= Institutionalisation =

Process of embedding some conception in an organisation

In sociology, institutionalisation (or institutionalization) is the process of embedding some conception (for example a belief, norm, social role, particular value or mode of behaviour) within an organisation, social system, or society as a whole.

The term may also be used to refer to committing a particular individual or group to an institution, such as a mental or welfare institution; or the adverse psychological effects of living in such an institution. The term may also be used in a political sense to apply to the creation or organisation of governmental institutions or particular bodies responsible for overseeing or implementing policy, for example in welfare or development. During the period of the Industrial Revolution in Europe many countries went through a period of "institutionalization", which saw a large expansion and development of the role of government within society, particularly into areas seen previously as the private sphere. Institutionalisation is also seen as an important part of the process of modernisation in developing countries, involving again the expansion and improved organisation of government structures.

==History==
During the period from 1850 to 1930 many types of institutions were created by public subscription, Parliament and local authorities to provide housing, healthcare, education, and financial support for individuals in need. At the upper end of the scale, public boarding schools such as Eton and Harrow were founded or greatly extended to meet the growing demand for the education of the children of those in colonial service overseas. These were seen as models of social improvement, and many inferior imitations followed for the lower social orders. Virtually every borough in the UK was required by legislation to make provision for paupers, homeless, released prisoners, convicted criminals, orphans, disabled war veterans, older people with no means of support, deaf and blind schools, schools and colonies for those with learning disabilities or mental health problems.

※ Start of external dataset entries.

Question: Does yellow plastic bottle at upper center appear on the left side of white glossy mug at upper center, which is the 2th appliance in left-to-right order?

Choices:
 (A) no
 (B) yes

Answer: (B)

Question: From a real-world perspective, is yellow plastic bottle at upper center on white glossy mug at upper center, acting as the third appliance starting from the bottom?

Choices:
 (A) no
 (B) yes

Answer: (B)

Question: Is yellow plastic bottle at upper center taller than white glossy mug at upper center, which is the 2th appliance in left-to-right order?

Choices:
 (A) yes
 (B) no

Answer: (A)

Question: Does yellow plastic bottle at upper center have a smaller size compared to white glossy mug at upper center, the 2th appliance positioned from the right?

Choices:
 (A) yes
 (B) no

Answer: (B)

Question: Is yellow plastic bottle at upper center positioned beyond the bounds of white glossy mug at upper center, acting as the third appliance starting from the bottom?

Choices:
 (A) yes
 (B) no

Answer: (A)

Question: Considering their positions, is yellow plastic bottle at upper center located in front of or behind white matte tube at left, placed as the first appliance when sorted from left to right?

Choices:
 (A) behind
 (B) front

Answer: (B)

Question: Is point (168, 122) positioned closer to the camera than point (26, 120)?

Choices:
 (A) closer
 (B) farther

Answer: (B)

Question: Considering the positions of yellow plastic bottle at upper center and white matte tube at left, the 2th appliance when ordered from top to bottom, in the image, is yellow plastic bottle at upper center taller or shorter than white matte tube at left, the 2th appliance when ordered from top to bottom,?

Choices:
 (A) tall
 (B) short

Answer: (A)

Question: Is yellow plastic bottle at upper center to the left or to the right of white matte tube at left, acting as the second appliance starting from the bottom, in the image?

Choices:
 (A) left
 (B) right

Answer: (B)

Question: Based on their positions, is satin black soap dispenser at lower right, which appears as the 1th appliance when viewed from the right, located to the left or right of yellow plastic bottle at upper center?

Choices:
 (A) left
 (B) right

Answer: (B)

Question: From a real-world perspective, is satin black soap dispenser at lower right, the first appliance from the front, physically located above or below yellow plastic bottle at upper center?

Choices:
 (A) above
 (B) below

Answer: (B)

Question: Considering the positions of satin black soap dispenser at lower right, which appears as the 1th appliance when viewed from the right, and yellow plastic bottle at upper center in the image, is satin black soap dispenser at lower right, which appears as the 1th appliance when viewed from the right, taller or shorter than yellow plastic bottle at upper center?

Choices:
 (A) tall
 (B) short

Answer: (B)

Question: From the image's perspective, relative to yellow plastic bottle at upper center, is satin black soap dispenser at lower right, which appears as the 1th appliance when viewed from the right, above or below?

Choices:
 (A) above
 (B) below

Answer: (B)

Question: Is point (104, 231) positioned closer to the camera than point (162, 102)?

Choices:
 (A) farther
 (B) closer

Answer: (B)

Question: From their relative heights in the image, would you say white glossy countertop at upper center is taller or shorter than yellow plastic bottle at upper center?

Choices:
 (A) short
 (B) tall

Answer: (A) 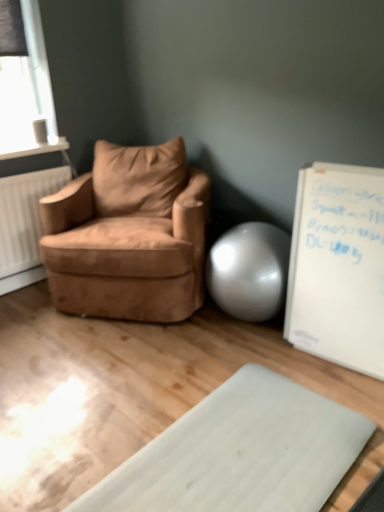 Find the location of a particular element. free space in front of suede brown armchair at left is located at coordinates (135, 387). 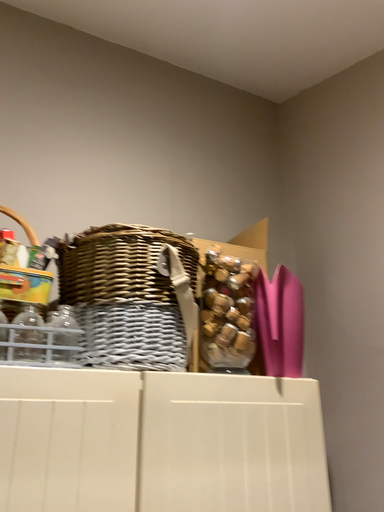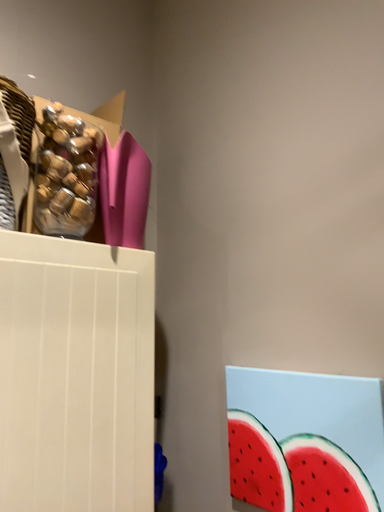 Question: How did the camera likely rotate when shooting the video?

Choices:
 (A) rotated upward
 (B) rotated downward

Answer: (B) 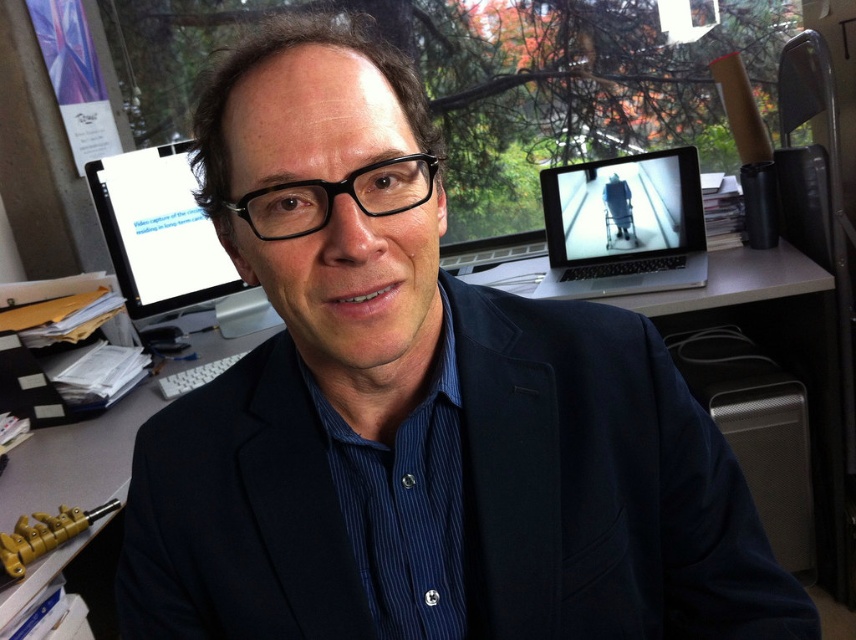 Question: Among these points, which one is farthest from the camera?

Choices:
 (A) (122, 246)
 (B) (403, 620)

Answer: (A)

Question: Considering the relative positions of blue striped dress shirt at center and matte black monitor at upper left in the image provided, where is blue striped dress shirt at center located with respect to matte black monitor at upper left?

Choices:
 (A) below
 (B) above

Answer: (A)

Question: Is blue striped dress shirt at center above matte black monitor at upper left?

Choices:
 (A) no
 (B) yes

Answer: (A)

Question: Can you confirm if blue striped dress shirt at center is positioned to the right of matte black monitor at upper left?

Choices:
 (A) no
 (B) yes

Answer: (B) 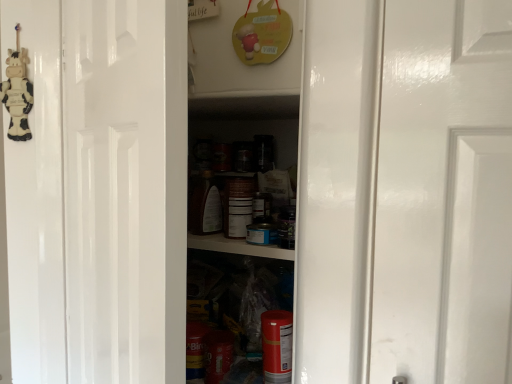 Question: Is cow-patterned plush at left wider or thinner than glossy white door at center?

Choices:
 (A) wide
 (B) thin

Answer: (B)

Question: Which is correct: cow-patterned plush at left is inside glossy white door at center, or outside of it?

Choices:
 (A) outside
 (B) inside

Answer: (A)

Question: Looking at the image, does cow-patterned plush at left seem bigger or smaller compared to glossy white door at center?

Choices:
 (A) small
 (B) big

Answer: (A)

Question: Is glossy white door at center wider or thinner than cow-patterned plush at left?

Choices:
 (A) wide
 (B) thin

Answer: (A)

Question: Considering the positions of glossy white door at center and cow-patterned plush at left in the image, is glossy white door at center bigger or smaller than cow-patterned plush at left?

Choices:
 (A) big
 (B) small

Answer: (A)

Question: Is glossy white door at center to the left or to the right of cow-patterned plush at left in the image?

Choices:
 (A) left
 (B) right

Answer: (B)

Question: Is glossy white door at center inside or outside of cow-patterned plush at left?

Choices:
 (A) outside
 (B) inside

Answer: (A) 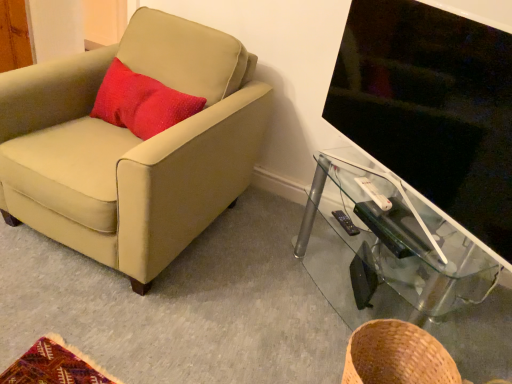 Question: From a real-world perspective, is brown woven basket at lower right positioned above or below black glossy tv at right?

Choices:
 (A) below
 (B) above

Answer: (A)

Question: In the image, is brown woven basket at lower right positioned in front of or behind black glossy tv at right?

Choices:
 (A) front
 (B) behind

Answer: (B)

Question: Based on their relative distances, which object is farther from the brown woven basket at lower right?

Choices:
 (A) white plastic remote control at right, marked as the second remote control in a back-to-front arrangement
 (B) beige fabric chair at left
 (C) black plastic remote control at lower right, which is the 2th remote control from front to back
 (D) black glossy tv at right
 (E) transparent glass tv stand at right

Answer: (B)

Question: Which is nearer to the beige fabric chair at left?

Choices:
 (A) black glossy tv at right
 (B) transparent glass tv stand at right
 (C) white plastic remote control at right, marked as the second remote control in a back-to-front arrangement
 (D) black plastic remote control at lower right, which is the 2th remote control from front to back
 (E) brown woven basket at lower right

Answer: (A) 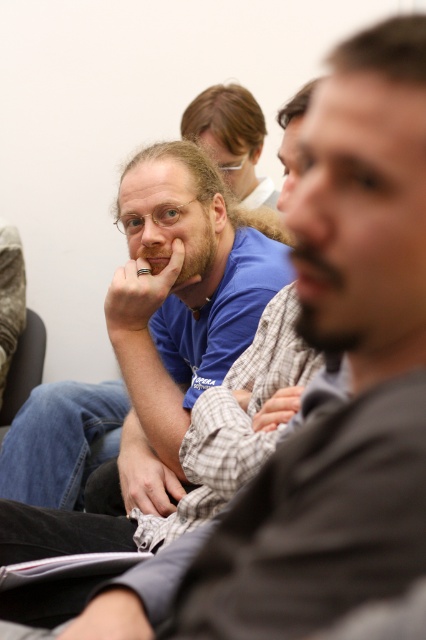 Where is the matte blue shirt at center located in the image?

The matte blue shirt at center is located at point (230, 140) in the image. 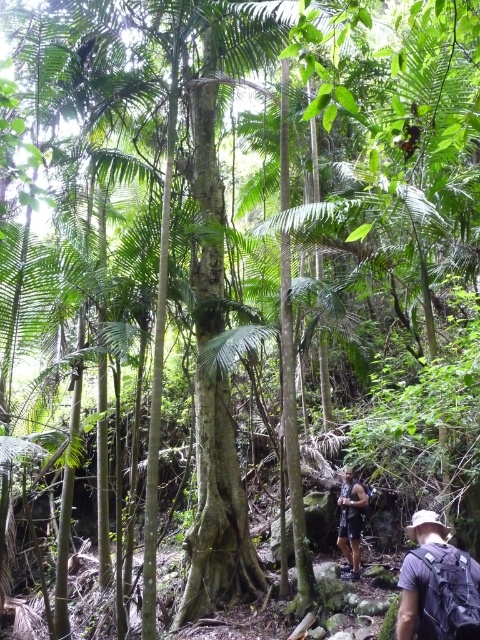 You are a hiker preparing to pack your gear. You have two backpacks available in the scene. Which backpack, the gray fabric backpack at lower right or the dark brown leather backpack at lower right, has a larger capacity based on their widths?

The gray fabric backpack at lower right might be wider than dark brown leather backpack at lower right, so it likely has a larger capacity.

You are a hiker who just arrived at the forest and see the gray fabric backpack at lower right and the dark brown leather backpack at lower right. Which backpack can you carry more items in?

The dark brown leather backpack at lower right is larger than the gray fabric backpack at lower right, so it can carry more items. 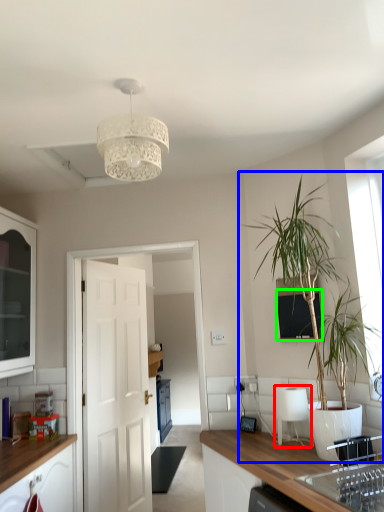 Question: Based on their relative distances, which object is farther from appliance (highlighted by a red box)? Choose from houseplant (highlighted by a blue box) and window screen (highlighted by a green box).

Choices:
 (A) houseplant
 (B) window screen

Answer: (A) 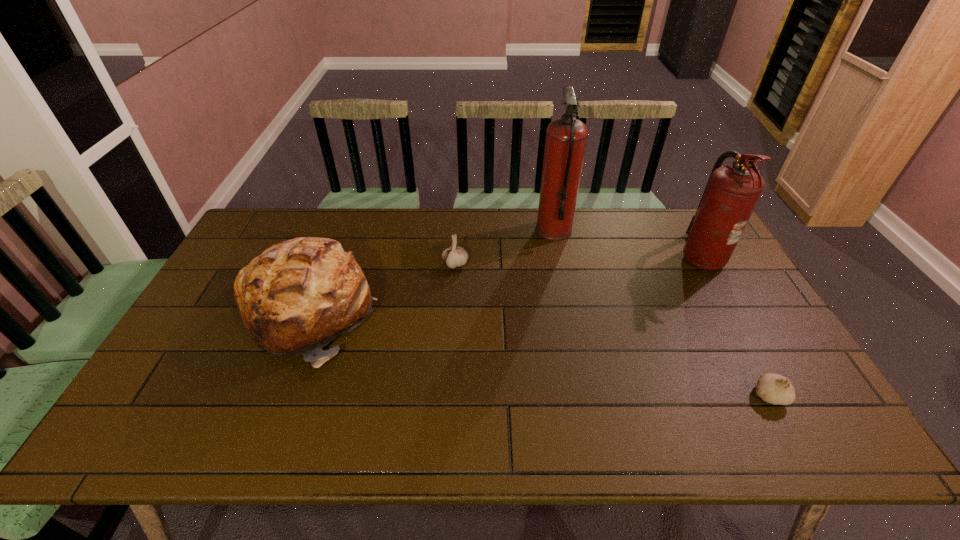 In order to click on garlic at the right edge in this screenshot , I will do `click(775, 389)`.

Where is `object located in the far right corner section of the desktop`? object located in the far right corner section of the desktop is located at coordinates (732, 192).

Locate an element on the screen. The height and width of the screenshot is (540, 960). blank space at the far edge of the desktop is located at coordinates tap(577, 210).

The width and height of the screenshot is (960, 540). I want to click on vacant space at the near edge of the desktop, so click(x=250, y=431).

Where is `vacant area at the left edge of the desktop`? This screenshot has width=960, height=540. vacant area at the left edge of the desktop is located at coordinates (x=234, y=266).

Locate an element on the screen. The width and height of the screenshot is (960, 540). blank space at the right edge of the desktop is located at coordinates (805, 407).

Where is `vacant space at the far left corner of the desktop`? The width and height of the screenshot is (960, 540). vacant space at the far left corner of the desktop is located at coordinates (258, 219).

The height and width of the screenshot is (540, 960). Find the location of `vacant space at the far right corner of the desktop`. vacant space at the far right corner of the desktop is located at coordinates (685, 223).

Where is `vacant space that is in between the leftmost object and the third object from left to right`? vacant space that is in between the leftmost object and the third object from left to right is located at coordinates (431, 272).

This screenshot has width=960, height=540. Identify the location of vacant area that lies between the nearer garlic and the leftmost object. (539, 355).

Distinguishing features of such institutions were frequently, but not exclusively:
- communal dormitories
- communal kitchens and dining facilities
- rural, isolated locations
- restrictions on personal liberty and possessions
- uniforms
- oppressive, authoritarian regimes
- strict systems of rules and codes of conduct
- boards of visitors or trustees, usually drawn from the ranks of the upper middle classes, the so-called "great and good"
- hierarchical systems of management
- compulsory religious attendance
- involvement of inmates as unpaid or poorly rewarded labour in return for small privileges
- widespread abuse of human rights, dignity
- rigid separation of the sexes
- excessive reliance on medication and physical restraints

Many of these organisations, whilst originally expressing idealistic aspirations and aims, became "total" institutions within a generation or two of their foundation, providing in some cases cradle-to-grave housing, occupation and social control. Founding charters usually proclaimed beneficial outcomes of "reform" (or rehabilitation) of character through moral and occupation education and discipline, but in practice inmates were often trapped in a system that provided no obvious route of escape or promotion. As late as the 1950s, in Britain, several hundred thousand people lived in Victorian asylums and "colonies".